### Problem details
Your response should be an exact reproduction of the data below, beginning at the line containing "使用jAccount登录 (1085, 72)" and ending with the final line.

### Data in this exercise
----

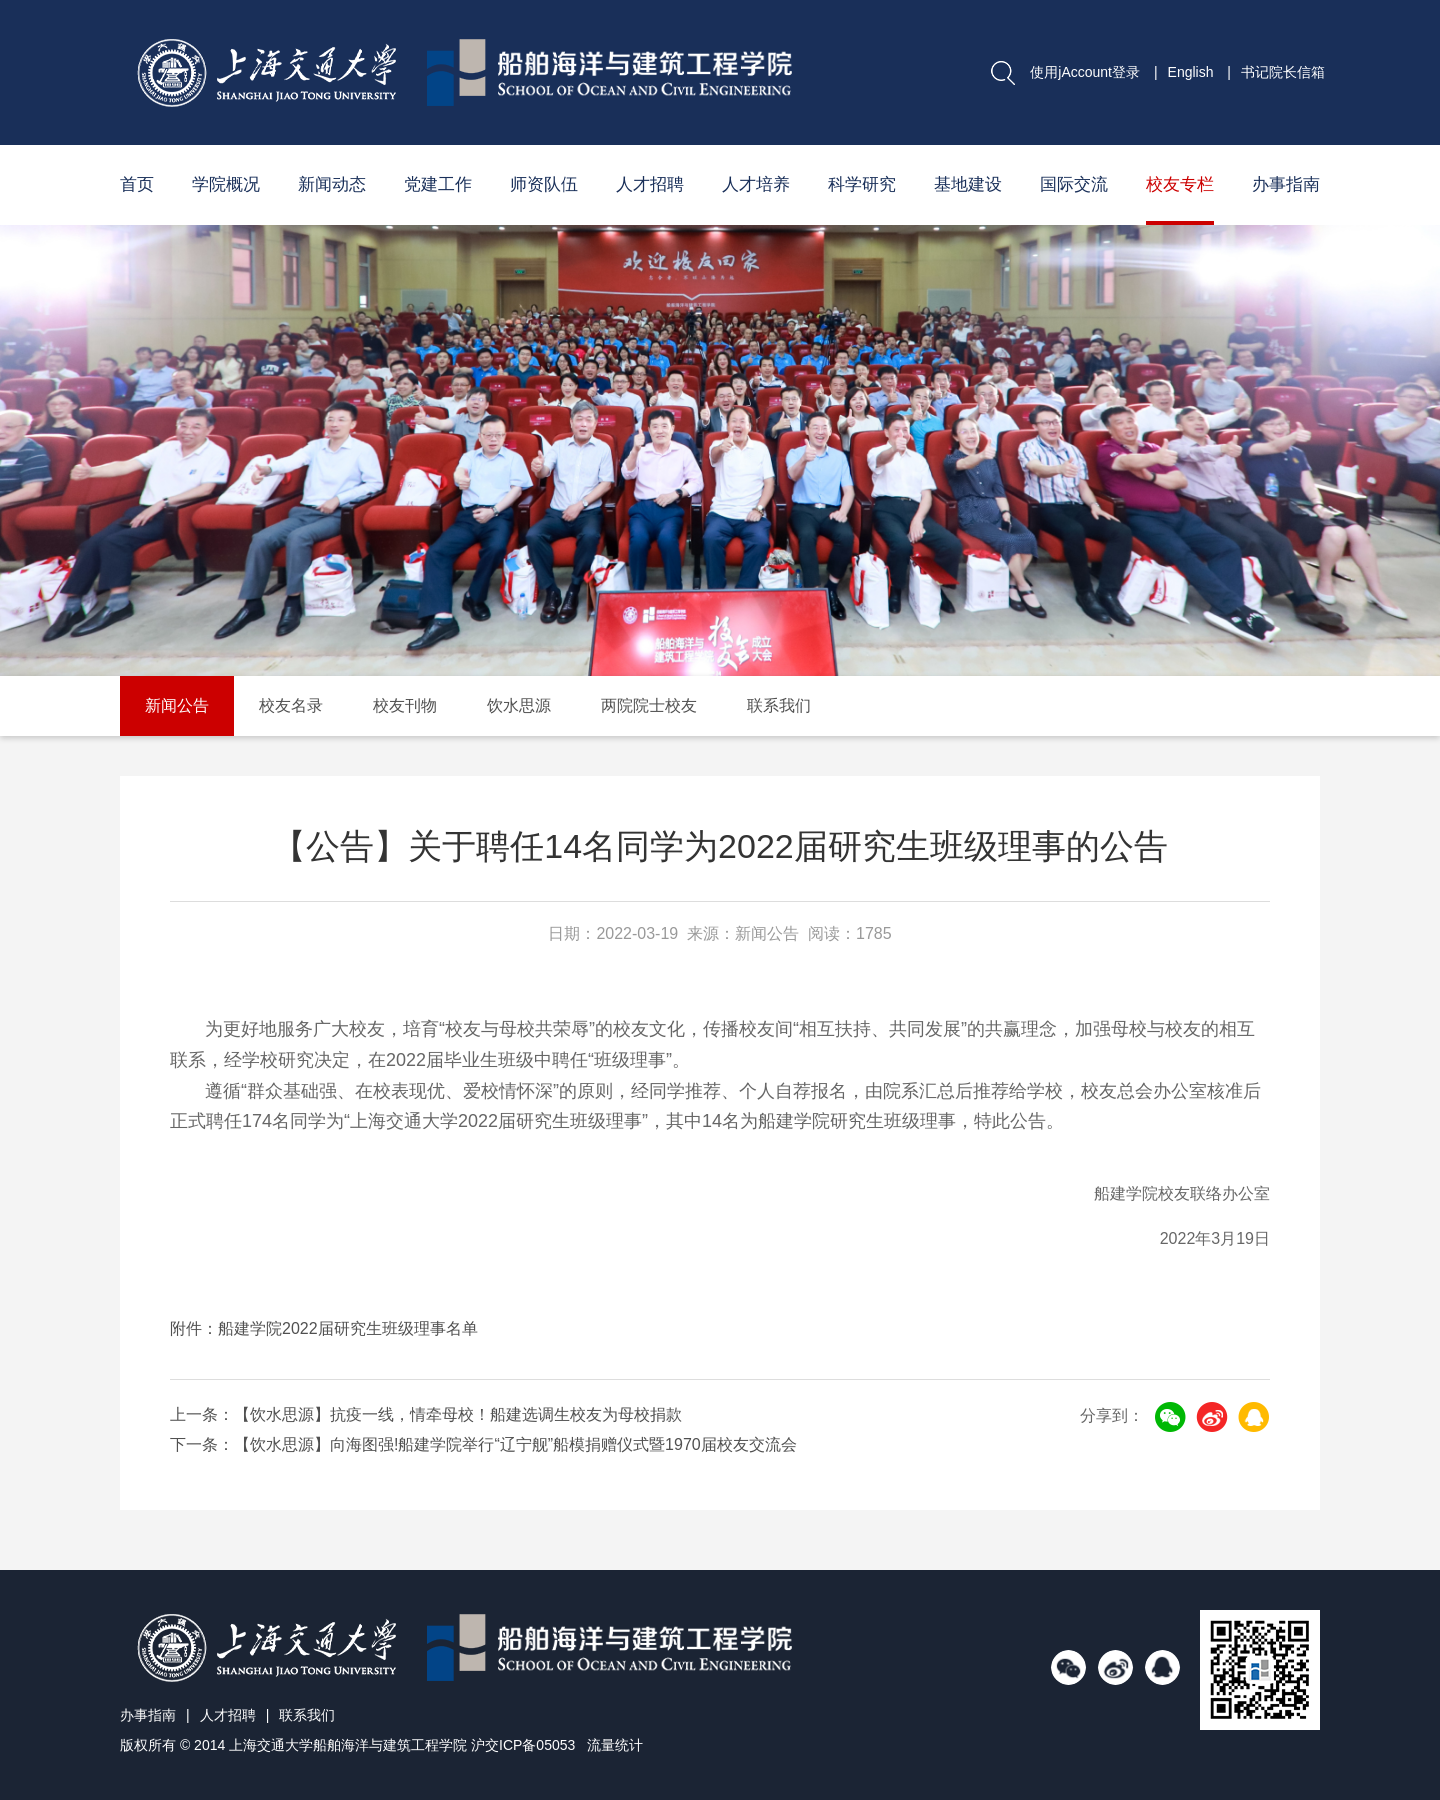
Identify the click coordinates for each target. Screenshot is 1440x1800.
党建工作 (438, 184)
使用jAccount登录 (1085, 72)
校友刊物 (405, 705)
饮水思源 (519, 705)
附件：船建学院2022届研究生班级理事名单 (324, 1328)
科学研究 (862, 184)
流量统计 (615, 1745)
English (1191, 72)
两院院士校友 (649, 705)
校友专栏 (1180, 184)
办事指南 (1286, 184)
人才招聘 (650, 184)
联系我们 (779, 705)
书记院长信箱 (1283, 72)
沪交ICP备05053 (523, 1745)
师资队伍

----

### Expected answer
使用jAccount登录 (1085, 72)
校友刊物 (405, 705)
饮水思源 (519, 705)
附件：船建学院2022届研究生班级理事名单 (324, 1328)
科学研究 (862, 184)
流量统计 (615, 1745)
English (1191, 72)
两院院士校友 (649, 705)
校友专栏 (1180, 184)
办事指南 (1286, 184)
人才招聘 (650, 184)
联系我们 (779, 705)
书记院长信箱 (1283, 72)
沪交ICP备05053 (523, 1745)
师资队伍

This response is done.